Directions for this task: Look over the lines below. Report each one that includes the string "name".

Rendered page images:
┄┄┄┄┄┄┄┄┄┄┄┄┄┄┄┄┄┄┄┄
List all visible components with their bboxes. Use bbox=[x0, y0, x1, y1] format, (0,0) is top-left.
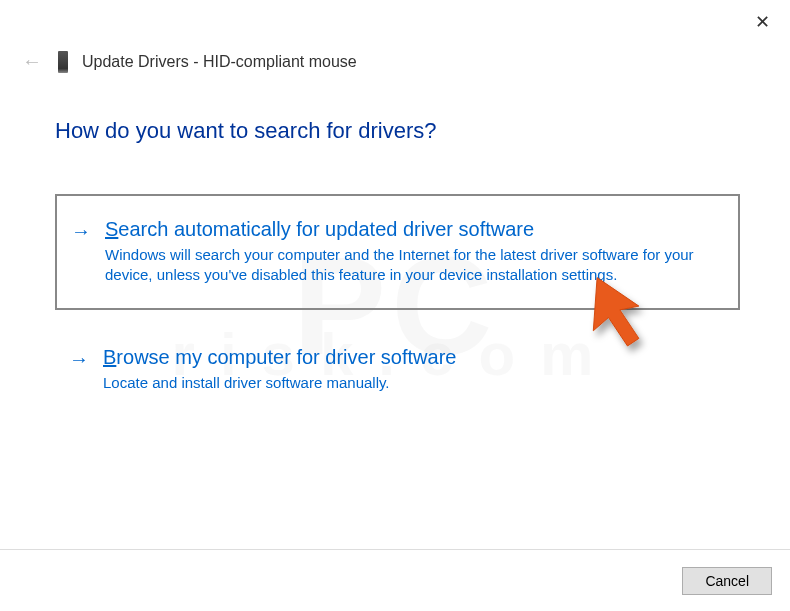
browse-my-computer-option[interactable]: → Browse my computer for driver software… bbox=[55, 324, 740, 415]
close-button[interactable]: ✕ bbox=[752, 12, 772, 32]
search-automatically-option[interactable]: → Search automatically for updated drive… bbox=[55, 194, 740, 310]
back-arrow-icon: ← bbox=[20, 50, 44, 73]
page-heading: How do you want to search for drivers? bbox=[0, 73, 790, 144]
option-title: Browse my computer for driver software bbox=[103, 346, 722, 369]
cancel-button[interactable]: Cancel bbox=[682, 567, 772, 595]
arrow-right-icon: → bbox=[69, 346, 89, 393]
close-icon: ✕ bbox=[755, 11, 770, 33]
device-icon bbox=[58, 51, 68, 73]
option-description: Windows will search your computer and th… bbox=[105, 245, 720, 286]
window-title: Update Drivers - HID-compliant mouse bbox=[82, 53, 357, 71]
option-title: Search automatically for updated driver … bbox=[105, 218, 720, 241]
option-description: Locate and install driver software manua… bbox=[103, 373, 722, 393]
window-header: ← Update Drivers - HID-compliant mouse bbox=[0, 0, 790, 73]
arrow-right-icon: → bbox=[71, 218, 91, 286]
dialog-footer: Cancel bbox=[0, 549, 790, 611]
┄┄┄┄┄┄┄┄┄┄┄┄┄┄┄┄┄┄┄┄
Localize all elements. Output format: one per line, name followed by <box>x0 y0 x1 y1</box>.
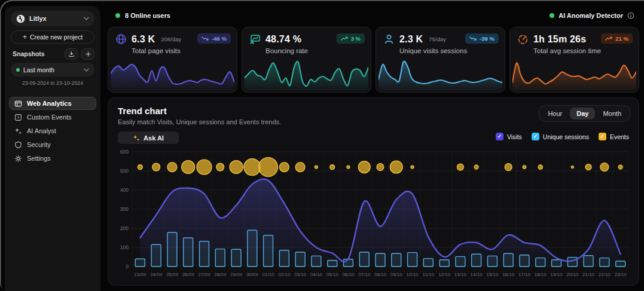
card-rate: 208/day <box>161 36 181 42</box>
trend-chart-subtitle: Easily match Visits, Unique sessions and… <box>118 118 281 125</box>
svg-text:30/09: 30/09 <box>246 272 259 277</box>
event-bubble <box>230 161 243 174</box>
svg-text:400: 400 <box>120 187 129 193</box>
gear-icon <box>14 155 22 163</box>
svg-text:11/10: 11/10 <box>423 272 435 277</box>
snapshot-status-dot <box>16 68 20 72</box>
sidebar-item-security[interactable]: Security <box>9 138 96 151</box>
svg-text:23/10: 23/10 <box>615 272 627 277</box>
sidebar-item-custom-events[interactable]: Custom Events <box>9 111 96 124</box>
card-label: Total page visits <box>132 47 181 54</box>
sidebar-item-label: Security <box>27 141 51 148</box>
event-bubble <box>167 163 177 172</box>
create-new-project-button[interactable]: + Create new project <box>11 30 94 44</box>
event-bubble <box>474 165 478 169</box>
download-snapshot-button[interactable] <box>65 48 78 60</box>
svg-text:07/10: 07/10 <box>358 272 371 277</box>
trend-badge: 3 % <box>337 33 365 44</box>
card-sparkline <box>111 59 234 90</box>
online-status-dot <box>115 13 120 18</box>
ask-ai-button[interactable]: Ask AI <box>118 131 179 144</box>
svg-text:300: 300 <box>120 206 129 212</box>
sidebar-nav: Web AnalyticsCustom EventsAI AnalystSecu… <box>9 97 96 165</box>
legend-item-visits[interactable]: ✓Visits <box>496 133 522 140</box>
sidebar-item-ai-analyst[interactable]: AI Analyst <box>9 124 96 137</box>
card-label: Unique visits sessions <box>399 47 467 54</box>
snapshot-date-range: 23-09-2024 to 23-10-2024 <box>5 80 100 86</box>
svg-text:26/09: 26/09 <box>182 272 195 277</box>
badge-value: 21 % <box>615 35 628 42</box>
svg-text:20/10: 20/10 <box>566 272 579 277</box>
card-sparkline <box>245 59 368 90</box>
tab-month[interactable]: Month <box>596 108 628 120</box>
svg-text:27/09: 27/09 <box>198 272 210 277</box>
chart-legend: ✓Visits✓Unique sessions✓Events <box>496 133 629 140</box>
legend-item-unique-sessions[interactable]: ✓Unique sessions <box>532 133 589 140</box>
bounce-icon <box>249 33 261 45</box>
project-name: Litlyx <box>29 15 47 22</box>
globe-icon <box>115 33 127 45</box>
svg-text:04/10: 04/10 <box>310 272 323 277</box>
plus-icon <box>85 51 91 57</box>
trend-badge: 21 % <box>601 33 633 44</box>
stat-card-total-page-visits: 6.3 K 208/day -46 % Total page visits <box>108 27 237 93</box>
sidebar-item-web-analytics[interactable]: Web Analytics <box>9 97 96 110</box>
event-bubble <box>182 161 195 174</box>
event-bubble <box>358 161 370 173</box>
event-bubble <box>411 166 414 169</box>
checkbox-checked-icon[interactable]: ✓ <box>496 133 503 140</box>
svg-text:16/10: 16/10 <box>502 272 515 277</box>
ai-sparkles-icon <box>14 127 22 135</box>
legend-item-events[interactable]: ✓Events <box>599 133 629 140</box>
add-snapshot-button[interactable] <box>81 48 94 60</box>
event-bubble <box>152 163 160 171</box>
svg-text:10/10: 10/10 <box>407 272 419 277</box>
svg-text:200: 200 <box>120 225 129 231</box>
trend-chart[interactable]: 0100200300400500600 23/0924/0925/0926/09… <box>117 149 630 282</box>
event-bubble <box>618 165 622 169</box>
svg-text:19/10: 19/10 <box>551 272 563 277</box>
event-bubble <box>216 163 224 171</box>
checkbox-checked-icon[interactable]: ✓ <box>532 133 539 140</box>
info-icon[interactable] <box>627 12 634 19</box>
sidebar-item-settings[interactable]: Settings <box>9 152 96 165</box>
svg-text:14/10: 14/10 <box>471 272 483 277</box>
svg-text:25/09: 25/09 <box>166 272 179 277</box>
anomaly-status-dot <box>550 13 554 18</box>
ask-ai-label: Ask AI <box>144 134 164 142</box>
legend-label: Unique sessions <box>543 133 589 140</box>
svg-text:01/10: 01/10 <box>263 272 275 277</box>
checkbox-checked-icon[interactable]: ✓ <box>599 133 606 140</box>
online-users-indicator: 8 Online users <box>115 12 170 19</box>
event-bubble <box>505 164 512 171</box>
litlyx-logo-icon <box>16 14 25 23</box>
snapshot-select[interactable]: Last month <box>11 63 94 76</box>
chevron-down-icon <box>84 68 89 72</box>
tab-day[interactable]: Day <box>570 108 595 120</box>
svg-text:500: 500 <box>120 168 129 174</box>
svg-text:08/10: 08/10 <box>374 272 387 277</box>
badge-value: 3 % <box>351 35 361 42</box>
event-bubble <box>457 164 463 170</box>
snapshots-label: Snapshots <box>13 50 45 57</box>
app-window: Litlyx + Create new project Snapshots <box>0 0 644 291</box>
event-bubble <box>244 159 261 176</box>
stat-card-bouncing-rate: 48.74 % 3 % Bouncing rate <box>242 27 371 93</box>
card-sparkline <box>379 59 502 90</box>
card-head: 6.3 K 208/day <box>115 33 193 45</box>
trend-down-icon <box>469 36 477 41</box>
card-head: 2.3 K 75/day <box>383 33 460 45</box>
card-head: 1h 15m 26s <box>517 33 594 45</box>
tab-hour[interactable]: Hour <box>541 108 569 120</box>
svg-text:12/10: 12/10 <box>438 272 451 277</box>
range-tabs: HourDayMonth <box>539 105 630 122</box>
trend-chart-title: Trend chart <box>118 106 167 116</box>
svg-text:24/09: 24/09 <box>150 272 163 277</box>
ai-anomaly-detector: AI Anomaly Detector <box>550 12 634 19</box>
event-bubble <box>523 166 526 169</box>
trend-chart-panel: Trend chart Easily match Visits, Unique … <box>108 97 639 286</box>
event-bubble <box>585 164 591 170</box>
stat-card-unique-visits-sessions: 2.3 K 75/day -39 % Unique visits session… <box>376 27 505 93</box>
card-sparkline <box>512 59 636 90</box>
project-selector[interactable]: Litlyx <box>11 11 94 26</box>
┄┄┄┄┄┄┄┄┄┄┄┄┄┄┄┄┄┄┄┄
Your response:
Localize all elements. Output format: one per line, name followed by <box>x0 y0 x1 y1</box>.
project-name: Litlyx <box>29 15 47 22</box>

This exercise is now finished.